A SONG FOR THE NIGHT
There is none like You
No one else can touch my heart like You do.
I could search for all eternity long
And find there is none like You
Your mercy flows like a river wide
And healing comes from Your hands
Suffering children are safe in Your arms
There is none like You.
A very dear group of women who are seeking God to reveal Himself on a personal journey are reading through the Bible this year together and sharing online what lingers in their hearts. I have the privilege of studying with these twenty women, and I cannot begin to tell you the intimate things God is revealing to me as His Word jumps off the page and into the realities of my life. Then, on Mondays, I get to see how mightily He is stirring these other godly women’s hearts in beautiful and unique ways. If you want a rich blessing, go see Bev’s deep heart for Him at Keep on Believing each Monday. It is a rich and very intimate journey we are on that rouses my soul, overtaken with His love for us, despite ourselves.
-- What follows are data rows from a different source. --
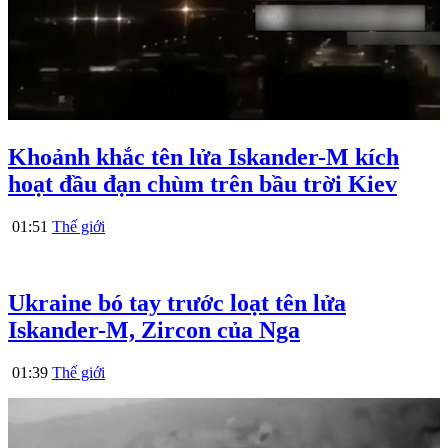
Khoảnh khắc tên lửa Iskander-M kích
hoạt đầu đạn chùm trên bầu trời Kiev
01:51
Thế giới
Ukraine bó tay trước loạt tên lửa
Iskander-M, Zircon của Nga
01:39
Thế giới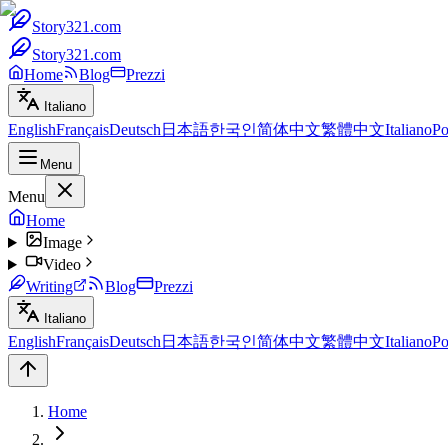
Story321.com
Story321.com
Home
Blog
Prezzi
Italiano
English
Français
Deutsch
日本語
한국인
简体中文
繁體中文
Italiano
Po
Menu
Menu
Home
Image
Video
Writing
Blog
Prezzi
Italiano
English
Français
Deutsch
日本語
한국인
简体中文
繁體中文
Italiano
Po
Home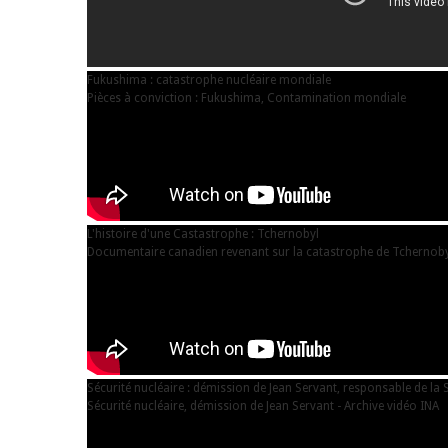
Fukushima : catastrophe nucléaire mondiale
Pièces à conviction : Fukushima, Contamination mondiale
L'histoire d'une Castastrophe : Tchernobyl
Documentaire canadien revenant sur la catastrophe de Tchernobyl,
Sécurité nucléaire : démission de Jean Servant, responsable de la S
Sécurité nucléaire, démission de Jean Servant - Archive vidéo INA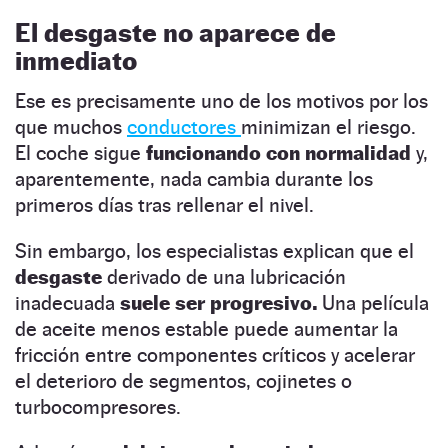
El desgaste no aparece de
inmediato
Ese es precisamente uno de los motivos por los
que muchos
conductores
minimizan el riesgo.
El coche sigue
funcionando con normalidad
y,
aparentemente, nada cambia durante los
primeros días tras rellenar el nivel.
Sin embargo, los especialistas explican que el
desgaste
derivado de una lubricación
inadecuada
suele ser progresivo.
Una película
de aceite menos estable puede aumentar la
fricción entre componentes críticos y acelerar
el deterioro de segmentos, cojinetes o
turbocompresores.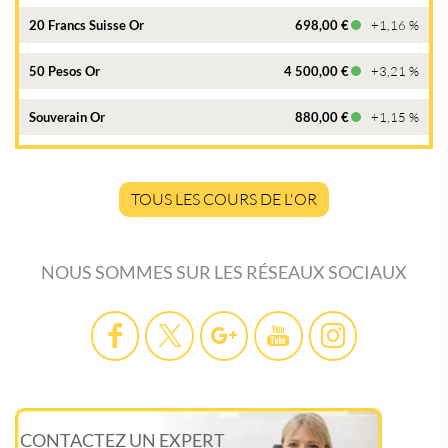
20 Francs Suisse Or
698,00 €
+1,16 %
50 Pesos Or
4 500,00 €
+3,21 %
Souverain Or
880,00 €
+1,15 %
TOUS LES COURS DE L'OR
NOUS SOMMES SUR LES RÉSEAUX SOCIAUX
CONTACTEZ UN EXPERT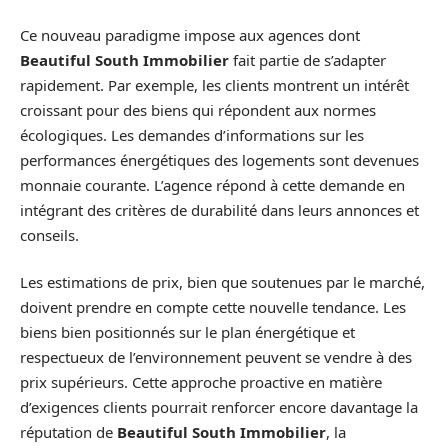
Ce nouveau paradigme impose aux agences dont
Beautiful South Immobilier
fait partie de s’adapter
rapidement. Par exemple, les clients montrent un intérêt
croissant pour des biens qui répondent aux normes
écologiques. Les demandes d’informations sur les
performances énergétiques des logements sont devenues
monnaie courante. L’agence répond à cette demande en
intégrant des critères de durabilité dans leurs annonces et
conseils.
Les estimations de prix, bien que soutenues par le marché,
doivent prendre en compte cette nouvelle tendance. Les
biens bien positionnés sur le plan énergétique et
respectueux de l’environnement peuvent se vendre à des
prix supérieurs. Cette approche proactive en matière
d’exigences clients pourrait renforcer encore davantage la
réputation de
Beautiful South Immobilier
, la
In a few words, this study is a sweet gift to my heart each week, and the journey is almost too personal at times to put to words. It stirs my heart and shakes my beliefs. It brings me to my knees often in pure reverence and conviction, but with a hope of such blessed restoration unto Him. This week, we finish up Job and move on to Genesis. Though Genesis 11-21 is full of nuggets, for brevity’s sake (don’t laugh—this is brief for me) I will stay with my thoughts on Job.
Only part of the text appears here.